Globally and in Asia, IT consumerization and bring-your-own-device (BYOD) trends have made it hard to distinguish between enterprise and individual use of productivity apps, said Rachel Lashford, managing director of mobile for Asia-Pacific at Canalys.
“Usage of mobile devices and apps [in work and personal lives] has converged…so as the lines blur, enterprise features of a consumer app may be a misnomer,” she pointed out. For instance, an employee may use Evernote on his mobile phone to note down vacation packages as well as hotel prices for an upcoming business trip, she said.
At its conference last month, Evernote gave a glimpse of the enterprise version of its note-taking application called Evernote Business which will launch this December.

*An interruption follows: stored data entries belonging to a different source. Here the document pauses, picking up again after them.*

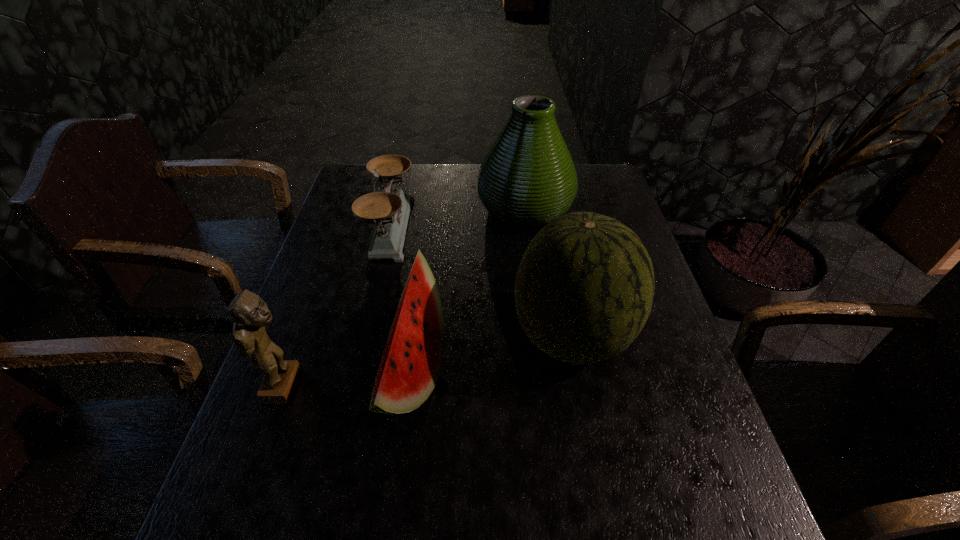 Where is `vase`? vase is located at coordinates click(527, 179).

At what (x,y) coordinates should I click in order to perform the action: click on the right watermelon. Please return your answer as a coordinate pair (x, y). Looking at the image, I should click on (584, 289).

Identify the location of the third shortest object. The width and height of the screenshot is (960, 540). (251, 315).

This screenshot has width=960, height=540. Identify the location of the leftmost object. (251, 315).

At what (x,y) coordinates should I click in order to perform the action: click on scale. Please return your answer as a coordinate pair (x, y). This screenshot has width=960, height=540. Looking at the image, I should click on (389, 210).

Find the location of a particular element. the left watermelon is located at coordinates (410, 366).

Locate an element on the screen. The width and height of the screenshot is (960, 540). free region located on the front of the vase is located at coordinates (537, 299).

The width and height of the screenshot is (960, 540). Identify the location of blank space located on the left of the taller watermelon. (435, 337).

Image resolution: width=960 pixels, height=540 pixels. Identify the location of free spot located on the front-facing side of the third tallest object. [396, 386].

In order to click on free spot located 0.330m on the front-facing side of the scale in this screenshot , I will do `click(521, 227)`.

The subscription service comes with added features, administrative controls and a support helpdesk.
Lashford emphasized that at the office, end users typically only care whether their apps work, and not bother about security and access management concerns–which are issues their company’s IT management team faces.

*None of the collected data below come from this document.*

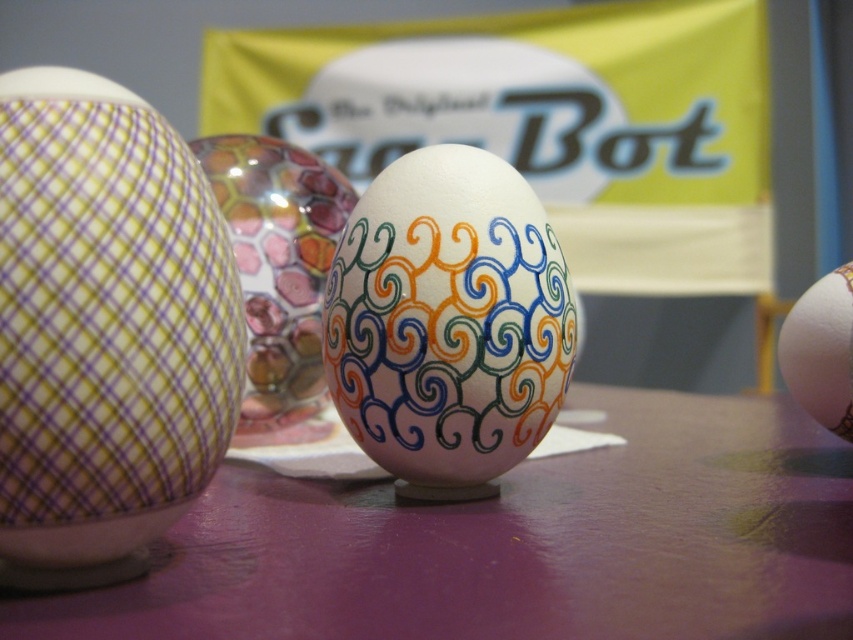 Question: Does purple matte table at center have a greater width compared to matte white egg at right?

Choices:
 (A) no
 (B) yes

Answer: (B)

Question: Estimate the real-world distances between objects in this image. Which object is farther from the matte white egg at right?

Choices:
 (A) colorful painted egg at center
 (B) matte purple checkered egg at left

Answer: (B)

Question: Among these objects, which one is farthest from the camera?

Choices:
 (A) colorful painted egg at center
 (B) purple matte table at center
 (C) matte purple checkered egg at left
 (D) matte white egg at right

Answer: (A)

Question: Can you confirm if purple matte table at center is positioned to the right of colorful painted egg at center?

Choices:
 (A) yes
 (B) no

Answer: (A)

Question: Can you confirm if purple matte table at center is bigger than matte purple checkered egg at left?

Choices:
 (A) yes
 (B) no

Answer: (A)

Question: Which object is the closest to the matte white egg at right?

Choices:
 (A) colorful painted egg at center
 (B) matte purple checkered egg at left
 (C) purple matte table at center

Answer: (C)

Hence, for now and the immediate future, it will be individual users, not businesses, that will drive uptake of productivity apps, including the paid enterprise version if users think it is worth the price, the analyst noted.
The question, then, is whether companies will let their employees expense those subscriptions, she added. “It is hard to imagine, say, small or midsize businesses [willing to] pay when they’re used to free tools, unless these are critical for day-to-day running of the business.”

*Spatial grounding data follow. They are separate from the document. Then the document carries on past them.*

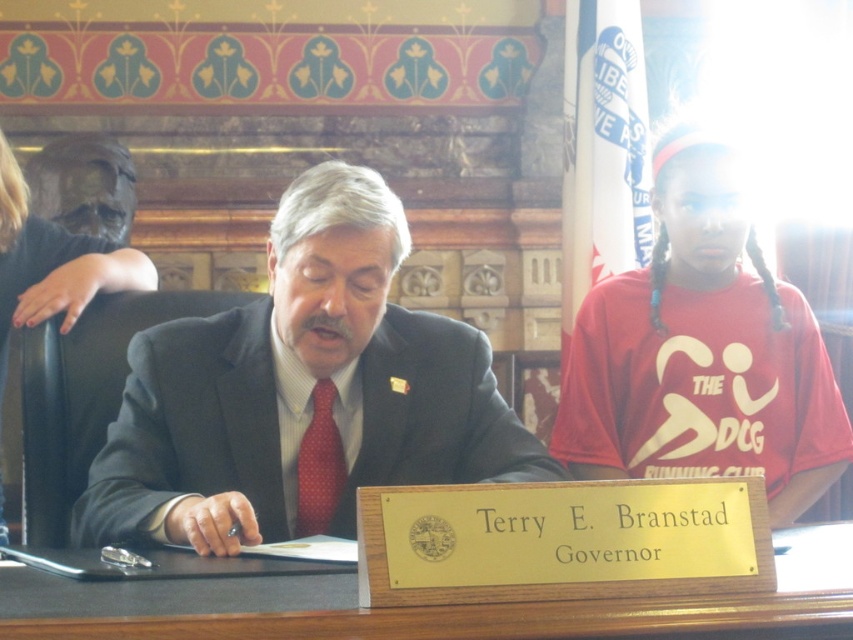 Question: Observing the image, what is the correct spatial positioning of dark gray suit at center in reference to wooden table at center?

Choices:
 (A) above
 (B) below

Answer: (A)

Question: Which object appears closest to the camera in this image?

Choices:
 (A) red dotted tie at center
 (B) dark gray suit at center
 (C) wooden table at center

Answer: (C)

Question: Among these points, which one is farthest from the camera?

Choices:
 (A) (265, 630)
 (B) (300, 484)
 (C) (277, 464)

Answer: (B)

Question: Which object appears closest to the camera in this image?

Choices:
 (A) wooden table at center
 (B) red dotted tie at center

Answer: (A)

Question: Does dark gray suit at center have a larger size compared to wooden table at center?

Choices:
 (A) no
 (B) yes

Answer: (B)

Question: Is wooden table at center positioned at the back of red dotted tie at center?

Choices:
 (A) yes
 (B) no

Answer: (B)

Eric Koh, CTO of Singapore’s JobsCentral Group, said the company will consider adopting paid enterprise versions of consumer services it uses “if the price justifies the additional benefits”.
The company currently allows employees to use paid apps of their own choosing, and make claims for it based on work purposes, he said.
The growing popularity of productivity apps in the consumer space makes it inevitable that users want to use the same services at their office, said Shaun Di Gregorio, CEO of Malaysia-based iProperty Group, whose staff use apps such as Evernote and Dropbox.
iProperty has invested in enterprise versions because it makes sense to do so when a particular service moves from being niche for a few people to a core part of everyday productivity, Di Gregorio explained.
The company previously had only a few staff members using social networking tool Yammer internally. “We found it useful and so agreed to adopt it organization-wide and upgraded to the enterprise version to get full support and more features,” the CEO said.
Benefits versus barriers
Ben Cavender, associate principal at China Market Research Group (CMR), highlighted that enterprise versions of productivity apps will see more user adoption in Asia if they offer a cost-effective and “good enough” software solution.
“For companies that do not necessarily want to pay a premium for greater customization, this will be an attractive route”, he explained.
He said given that employees are already comfortable using consumer apps, companies in this region would potentially be more open to staff upgrading to enterprise versions.
The shift is not without drawbacks, though, the analyst cautioned. The so-called business version may not necessarily offer the level of security or integration enterprises need for them to be truly useful in company-wide setting, Cavendar said.
Compared to enterprise vendors, most consumer productivity apps also do not have a track record of established software suites designed for companies in mind, nor a level of after-sale support to help iron out any issues such as downtime, integration and customization, he added.
Koh agreed that deployment will be more complicated due to security and the less amount of control IT departments have over the application. But because it is an enterprise version, there is also a proper service level agreement (SLA) besides the added features, he said.
For Di Gregorio, the main benefit of deploying an enterprise version is the ability to standardize and provide the same service to everyone in the company. It would be difficult to collaborate effectively if some staff used tools that others did not, he pointed out.
Nonetheless, there is also the challenge of first championing the use of the service across the organization and training staff who are new to the service or had used alternatives previously, he noted.